WARNING! BRUCE TRIVIA FOLLOWS...
Did you know that it was that very show that you were at that inspired Jon Landau (then a critic for Rolling Stone and other outlets and now Springsteen's manager) to write his famous 'I have seen rock and roll future and its name is Bruce Springsteen' article? I found a link to an article that tells the story if you're interested:
‘I Saw Rock And Roll Future’: The History of Bruce Springsteen and Jon Landau
I am so jealous. I have never seen Bruce in concert. Early days would have been great.
>61 BLBera: I've seen him 29 times, but it's always the one that got away, you know?
>60 rosalita: you beat me to the Jon Landau story!! (Although you did it way better than I would have done... and with links!!)
My husband is well over 50 times now. This concert will be Number 26 for me.
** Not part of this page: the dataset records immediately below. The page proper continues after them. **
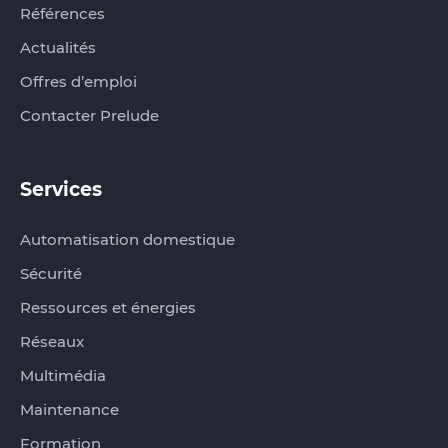
Références
Actualités
Offres d’emploi
Contacter Prelude
Services
Automatisation domestique
Sécurité
Ressources et énergies
Réseaux
Multimédia
Maintenance
Formation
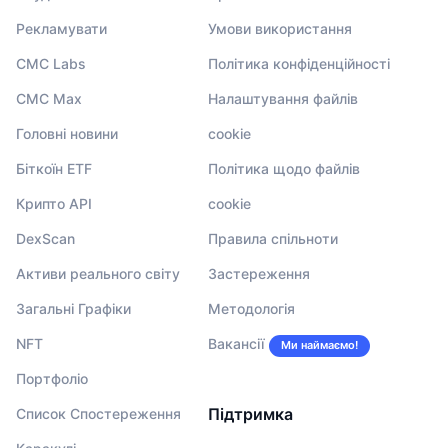
Рекламувати
Умови використання
CMC Labs
Політика конфіденційності
CMC Max
Налаштування файлів
Головні новини
cookie
Біткоїн ETF
Політика щодо файлів
Крипто API
cookie
DexScan
Правила спільноти
Активи реального світу
Застереження
Загальні Графіки
Методологія
NFT
Вакансії
Ми наймаємо!
Портфоліо
Підтримка
Список Спостереження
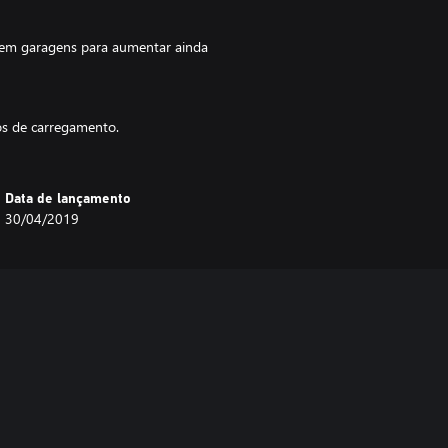
 em garagens para aumentar ainda
tos de carregamento.
Data de lançamento
30/04/2019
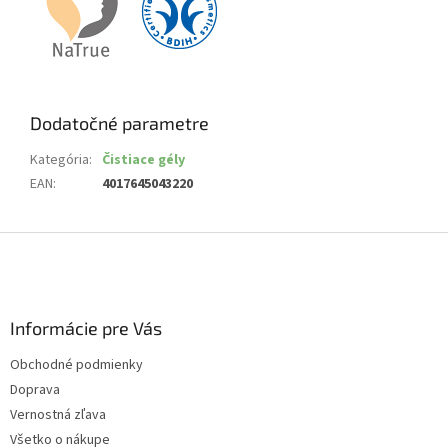
Dodatočné parametre
Kategória
:
Čistiace gély
EAN
:
4017645043220
Z
á
p
ä
Informácie pre Vás
t
i
Obchodné podmienky
e
Doprava
Vernostná zľava
Všetko o nákupe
I hear you about 'the one that got away' ...
>60 rosalita: Thanks, Julia. I'll look forward to reading that.
I believe it. Springsteen was amazing that night. Including, during a sound system breakdown, telling the crowd a long, entertaining story about a road trip they took, cracking everyone up, and then smoothly seque-ing into a song from the Asbury Park album once the sound system was ready.
I've seen him lots in concert since then, and certainly recommend it. (Nowhere close to Marianne and hubby numbers though - that's like Grateful Dead-style dedication!)
Losing Clarence, the Big Man, was and is hard.
I would love to see the Iowa City bunch! I wish Knoxville and Iowa City were a lot closer than they are. Unless I can persuade Scotty to beam me up, there's no way I could get there from here. :-(
3. Queen Isabella: Treachery, Adultery, and Murder in Medieval England by Alison Weir
I knew nothing about Queen Isabella of England or this era of English history (early 14th century) so I really feel like I learned something, in addition to being an interesting tale of an English queen (daughter of a French king) who wound up leading an invading force to depose her husband King Edward II and put her son on the throne, only to suffer her own deposition of sorts when her son (Edward III) returned the favor a few years later. Weir's stated aim was to rehabilitate Isabella's reputation as a bloodthirsty "She-Wolf of France", and as far as I could tell she succeeded. As always with books set in this era and earlier, there is too much mundane listing of household goods and purchases, land grants, day-to-day movements that are not momentous etc., presumably because these are the only things that are solidly documented in what remains of the written record, but it's still fairly absorbing for all that. I thought Weir provided adequate backup for her claims, which apparently run counter to the conventional historical view of Isabella (generally written by men, of course).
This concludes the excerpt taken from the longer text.